AU’s health and fitness courses are growing in popularity, University’s Department of Health says
HFIT courses promote student health and well-being in the classroom
With 19 options to choose from ranging from fencing to scuba diving, AU’s health and fitness courses provide a variety of options for busy students to stay active—without having to hit the gym every day.
Health and fitness courses, also known as HFIT courses, have steadily gained popularity on AU’s campus over the past three years. HFIT enrollment has increased by 13 percent since the spring of 2017, according to AU’s Department of Health Studies. Ian Poquet, senior administrator in the Department of Health Studies, wants this upward trend to continue.
“We could do more if all students knew about them,” Poquet said.
The most popular HFIT course is yoga, Poquet said. So far, six sections of yoga will be offered in the fall of 2019. More class sections are added as they reach capacity, Poquet said.
Poquet said that HFIT courses are important for students’ stress relief and overall emotional health, while providing students with the extra benefit of earning class credit.
“A class of yoga twice a week actually helps you be more stable and be in a better mood,” Poquet said.
Sophomore Johan Donayre saw the benefits of HFIT courses firsthand when he enrolled in Beginning Golf in the spring of 2019 to offset the three science labs he is taking. Even though he had no prior golf experience, he said he’s learned new techniques. The main issue he had was the class constraints due to limited space.
“We’re very limited in what we can do,” Donayre said. He added that a lack of space can sometimes prohibit students from hitting balls too far, especially when class was held indoors for the first half of the semester.

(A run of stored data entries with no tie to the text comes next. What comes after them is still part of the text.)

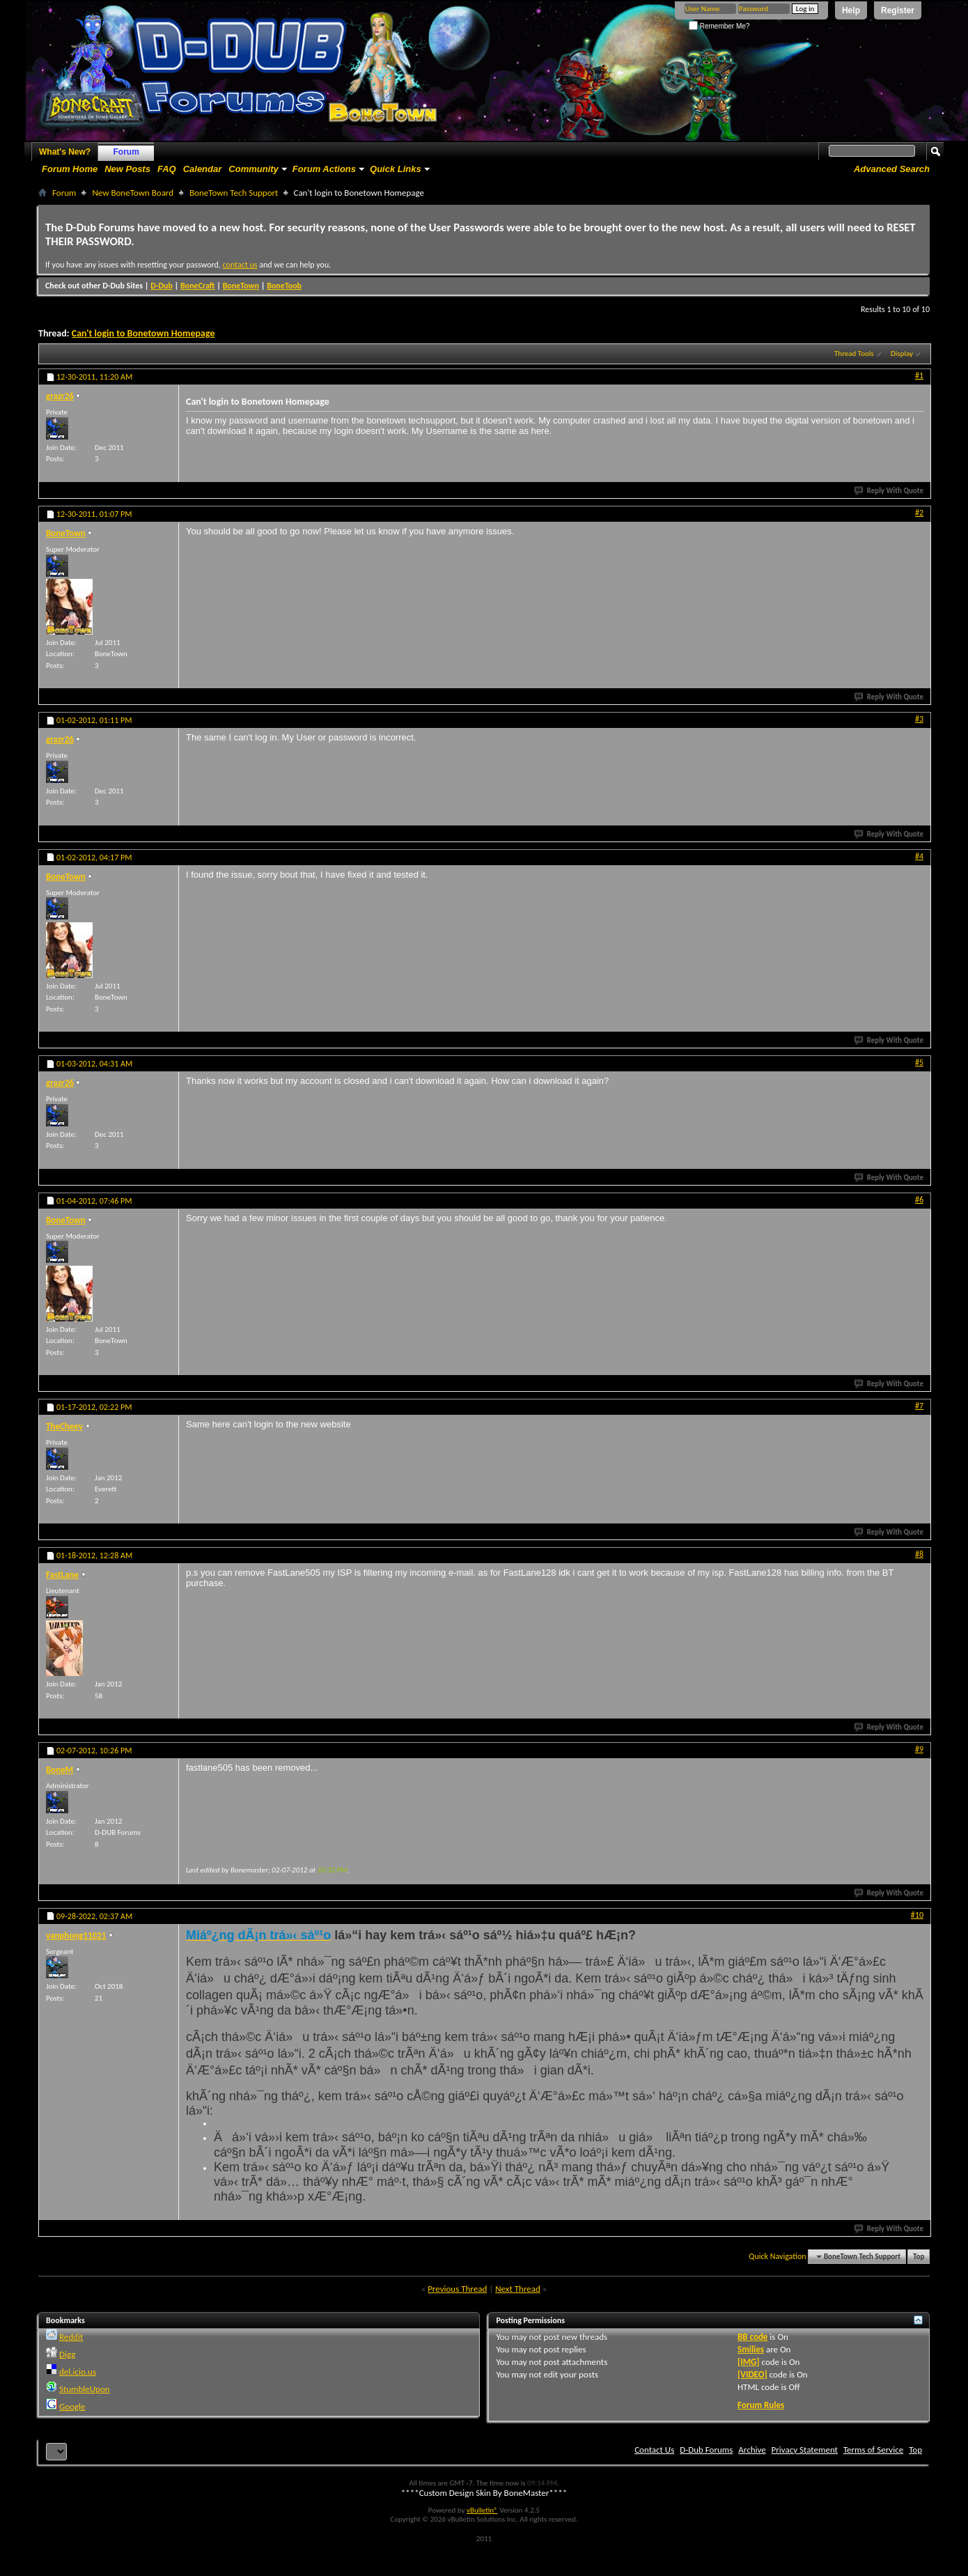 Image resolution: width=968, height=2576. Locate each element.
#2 (919, 513)
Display (902, 353)
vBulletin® (482, 2510)
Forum (126, 152)
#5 (919, 1062)
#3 (919, 719)
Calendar (202, 169)
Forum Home (69, 169)
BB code (752, 2336)
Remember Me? (719, 26)
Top (918, 2256)
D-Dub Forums (706, 2449)
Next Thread (517, 2288)
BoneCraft (197, 285)
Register (897, 10)
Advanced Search (892, 169)
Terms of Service (873, 2449)
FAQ (166, 169)
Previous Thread (457, 2288)
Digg (67, 2354)
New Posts (127, 169)
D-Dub (161, 285)
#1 (919, 375)
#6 (919, 1199)
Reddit (71, 2336)
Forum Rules (760, 2405)
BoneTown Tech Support (233, 192)
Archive (751, 2449)
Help (851, 10)
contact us (240, 265)
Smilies (750, 2349)
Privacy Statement (805, 2449)
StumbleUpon (84, 2389)
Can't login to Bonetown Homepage (143, 333)
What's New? (65, 152)
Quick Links (395, 169)
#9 (919, 1749)
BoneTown (241, 285)
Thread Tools (854, 353)
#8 (919, 1554)
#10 (917, 1915)
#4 (919, 856)
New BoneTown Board (132, 192)
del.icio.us (77, 2371)
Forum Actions (324, 169)
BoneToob (284, 285)
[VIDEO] (752, 2374)
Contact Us (654, 2449)
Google (72, 2406)
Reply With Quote (889, 490)
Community (253, 169)
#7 (919, 1406)
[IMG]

Still, Donayre said that everyone in his class has fun, and his experience has been mostly positive. He’s made a lot of personal progress, he said.
“I like seeing the ball go up,” Donayre said, “I’ve never hit it like that before.”
Rivka Grossinger, a junior, took Thai Boxing and Conditioning in the spring of 2017. Although everyone in their class had a different skill level, their professor was good at pairing people so they were matched ability-wise. They said they liked the philosophies of the class such as “fighting fair” and “using force for good.”
Rose Kehoe is an adjunct professor in the Department of Health Studies, and the instructor of the Aquatic Fitness HFIT course. She explained that Aquatic Fitness allows her to see students’ work ethics in a different way, since it is not a traditional academic class. She said she likes how her class breaks the stereotype of old ladies being the only ones who participate in aquatic fitness.
Kehoe incorporates land and water exercises in the course workouts. Students use equipment such as fins, kickboards, bands for resistance training and medicine balls to complete workouts. Since “not everyone’s a swimmer,” Kehoe said she gives students the ability to modify workouts so that they can still participate.
She also sees a future where the University could hold underwater cycling classes. To do this, the department would need to invest in new equipment, Kehoe said.
In Urban Hiking, a course taught by instructor Elizabeth Brandley, students explore trails all throughout D.C. Her goal is for students to see a different side of the District through her course. She said that students often don’t know most of the trails that exist prior to enrolling.
“My goal is to not only have them gain the unique benefit of Washington, D.C. where you’re getting the city feel, but you’re also getting the nature feel,” Brandley said.
Brandley covers topics such as situational awareness while on trails, basic nutrition and hydration concepts, gear and equipment, health and safety in the environment and goal-setting. Through these topics, she hopes that students are learning skills that they incorporate in their everyday lives.
Overall, Brandley said she wants as many students to take HFIT courses as possible, since they provide healthiness and happiness in students’ lives.
“You can’t add healthy without happy,” Brandley said.